[Your assignment]:
Write out all of the records precisely. Skip anything that is a picture.

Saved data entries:
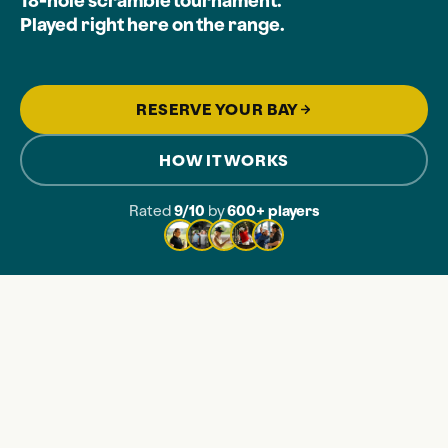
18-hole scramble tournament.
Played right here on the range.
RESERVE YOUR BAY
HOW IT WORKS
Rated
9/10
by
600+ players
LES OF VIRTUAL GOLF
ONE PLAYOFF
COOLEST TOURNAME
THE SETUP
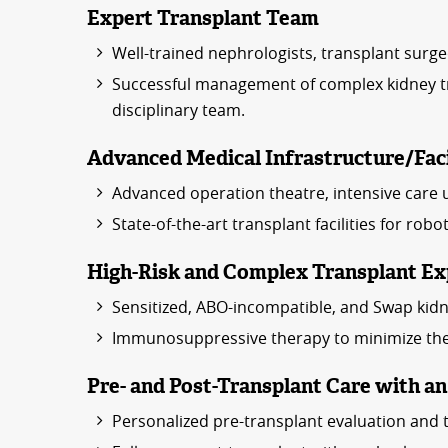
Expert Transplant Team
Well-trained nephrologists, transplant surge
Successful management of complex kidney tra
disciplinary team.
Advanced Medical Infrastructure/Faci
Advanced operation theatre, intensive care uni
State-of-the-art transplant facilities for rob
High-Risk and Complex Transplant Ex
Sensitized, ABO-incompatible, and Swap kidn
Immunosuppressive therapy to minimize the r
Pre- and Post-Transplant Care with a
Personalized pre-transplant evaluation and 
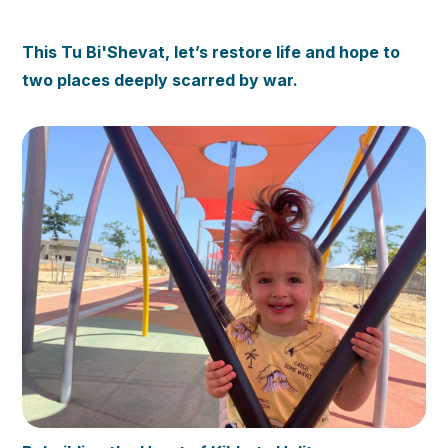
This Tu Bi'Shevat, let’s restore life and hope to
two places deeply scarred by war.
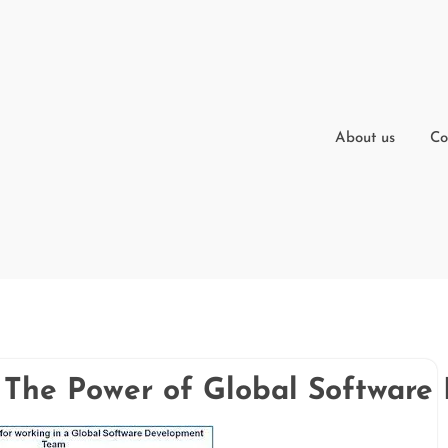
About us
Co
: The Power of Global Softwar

[Exercise response]:
18-hole scramble tournament.
Played right here on the range.
RESERVE YOUR BAY
HOW IT WORKS
Rated
9/10
by
600+ players
LES OF VIRTUAL GOLF
ONE PLAYOFF
COOLEST TOURNAME
THE SETUP
Expert Transplant Team
Well-trained nephrologists, transplant surge
Successful management of complex kidney tra
disciplinary team.
Advanced Medical Infrastructure/Faci
Advanced operation theatre, intensive care uni
State-of-the-art transplant facilities for rob
High-Risk and Complex Transplant Ex
Sensitized, ABO-incompatible, and Swap kidn
Immunosuppressive therapy to minimize the r
Pre- and Post-Transplant Care with a
Personalized pre-transplant evaluation and 
This Tu Bi'Shevat, let’s restore life and hope to
two places deeply scarred by war.
About us
Co
: The Power of Global Softwar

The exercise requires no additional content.